Roseann | 2 comments I also love Rat Queens. The characters are strong, hard partying, saving their world on their own terms. I find that Image Comics in general publishes a lot of series with strong, female lead protagonists, and not just your typical Marvel or DC women, who are great too, but you know what I mean. See my review of Rat Queens at grownupgirlsguidetographicnovels@wordpress.com.

message 34: by Hannah (last edited Dec 07, 2017 07:54PM) (new)

Hannah | 22 comments I think A-Force, Volume 0: Warzones! and Mockingbird, Vol. 1: I Can Explain are great graphic novels about strong, independent women!

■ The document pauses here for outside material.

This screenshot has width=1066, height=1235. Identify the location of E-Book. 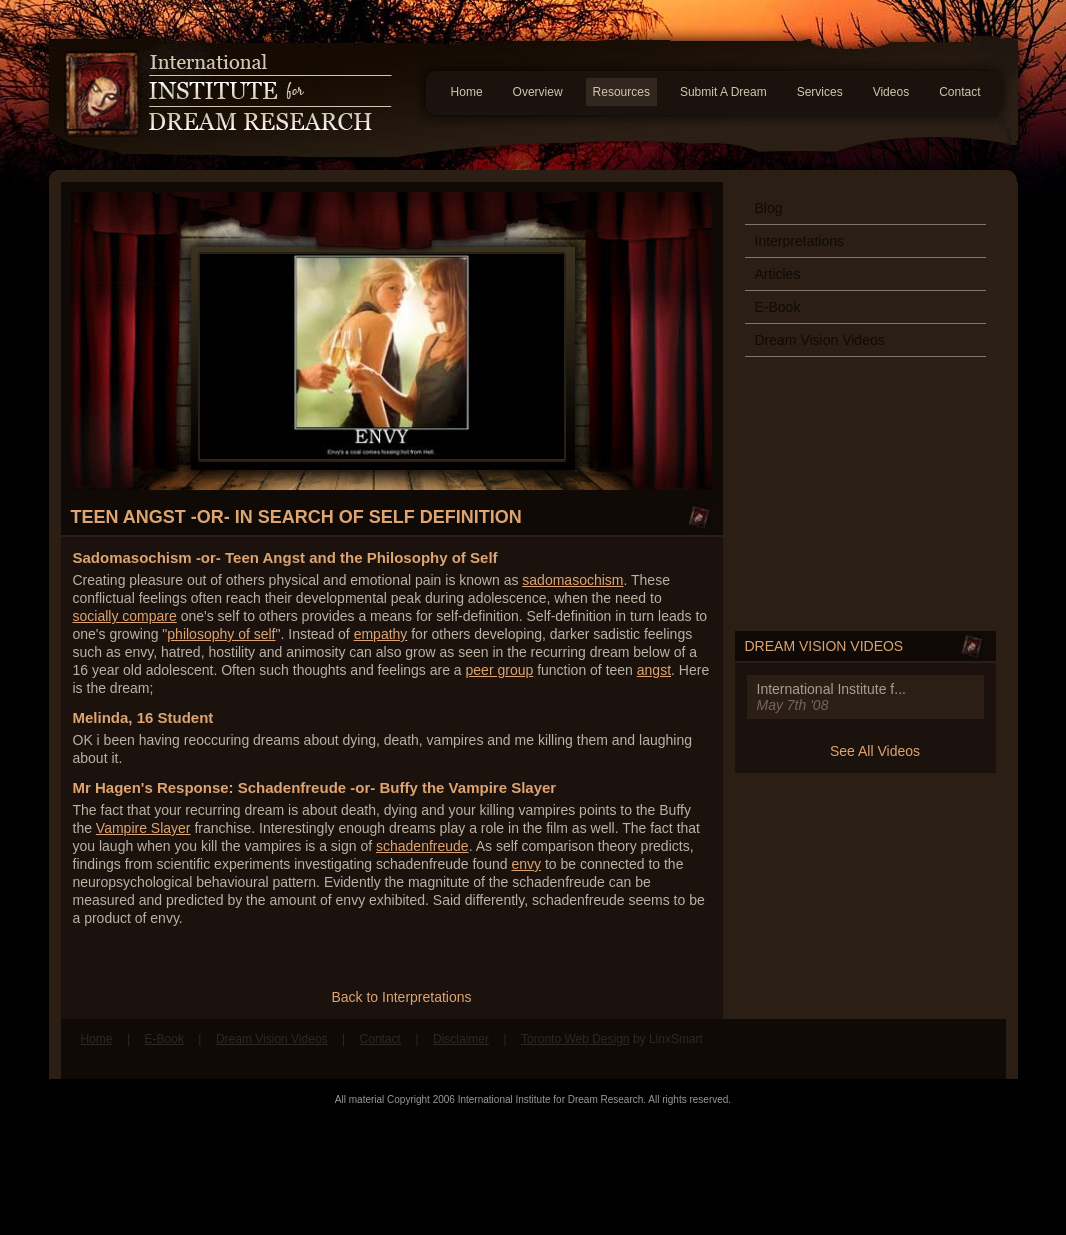 (778, 307).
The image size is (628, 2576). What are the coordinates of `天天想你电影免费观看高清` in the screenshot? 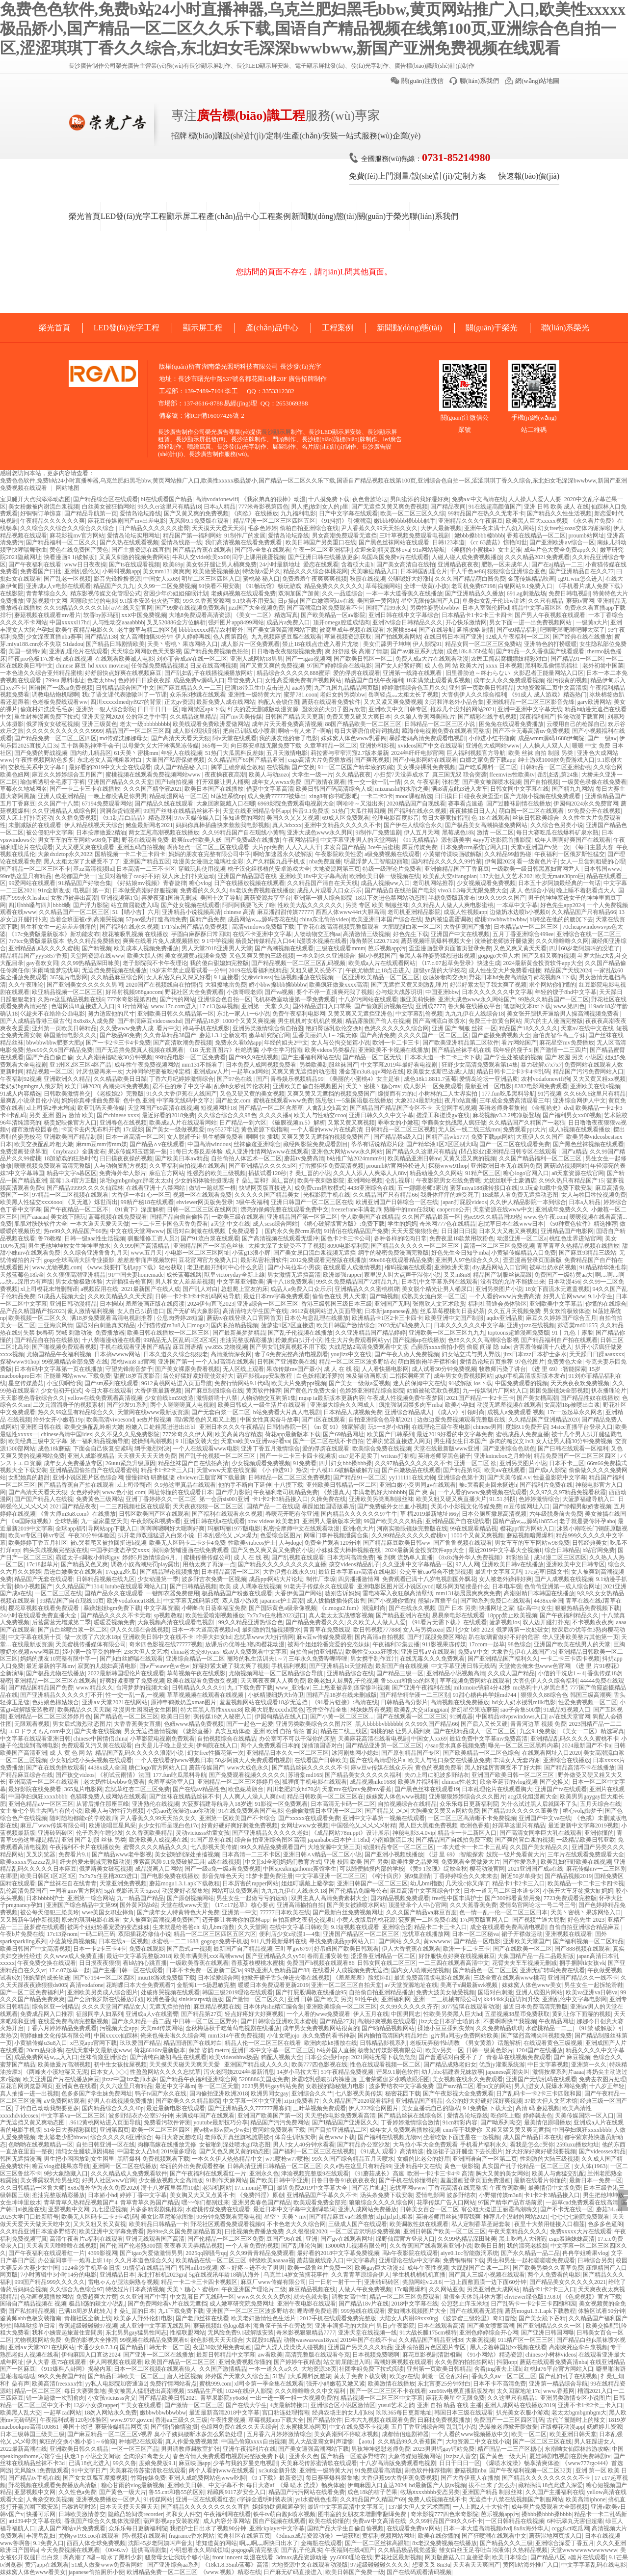 It's located at (340, 2115).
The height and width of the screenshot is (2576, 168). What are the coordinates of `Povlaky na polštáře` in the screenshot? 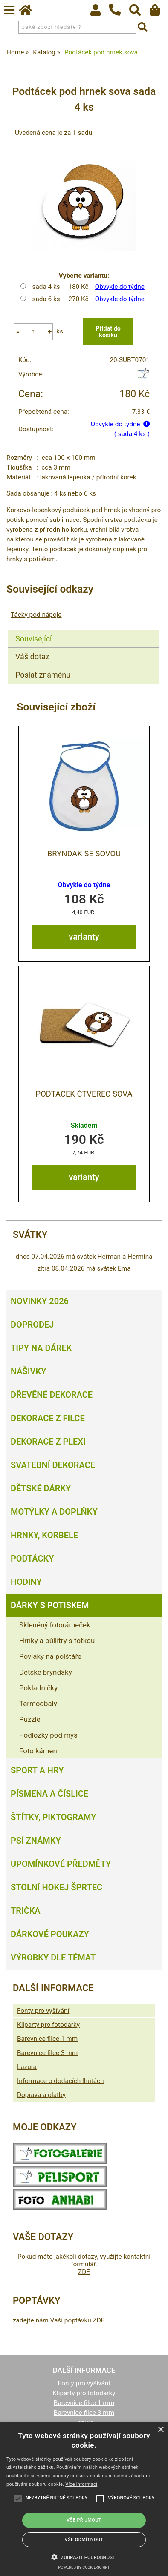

They are about superheroes...I guess I don't know if that's what you were wanting or not.

message 35: by Stella (last edited Dec 17, 2017 10:22AM) (new)

Stella I just found this one at our public library: The Witch Boy by Molly Knox Ostertag https://www.goodreads.com/book/show/3... -- it's about middle school reading level. In Aster's family, boys are shape shifters and girls are witches. Only Aster is a boy who knows he's a witch. His non-magical friend is a girl who loves sports. Great ethnic diversity of characters. My son and I enjoyed reading it. Hope others like it, too.

message 36: by Ross (new)

Ross | 1444 comments Stella wrote: "I just found this one at our public library: The Witch Boy by Molly Knox Ostertag https://www.goodreads.com/book/show/3... -- it's about middle school reading level. In Aster's fa..."

good link and story I have read comics for longer than the average age of OSS members and it has been slow medium until recent years with addressing its attitude to women. Indeed my good friend Emma T Clement OSS member is also a comic fan. Progress always good to see that we are getting there, to equality :)

message 37: by yasmine (new)

yasmine skalli | 5 comments it may not be related to feminism, but it’s definitely a graphic novel to educate people on the israeli arab conflict. the book is palestine: a nation occupied. 10/10 recommend.

message 38: by Ross (new)

Ross | 1444 comments The papergirls which won a goodreads award is another great choice for intersectional feminist content.

message 39: by Gerd (new)

Gerd | 428 comments This One Summer, not Feminist per se, from what I know, but a strong female centred story as the critics say.

An Olympic Dream: The Story of Samia Yusuf Omar, same here, not Feminist per se but centred around a strong (in this case real) female character.

message 40: by Pablo (new)

Pablo (pablobi) | 8 comments Looking at some of the suggestions, (Saga, Rat Queens, Lumber Janes, Paper Route Girls) some are available via Hoopla Digital (Library). So if you want to read before deciding to buy or you do not mind waiting for the latest chapter in some cases, it is a great resource.

message 41: by Laure (new)

Laure | 390 comments New webcomic by Pénélope Bagieu on the Paris Review! :-)

message 42: by Clare (new)

Clare Rainey Excellent thread. Looking forward to trying some of these out!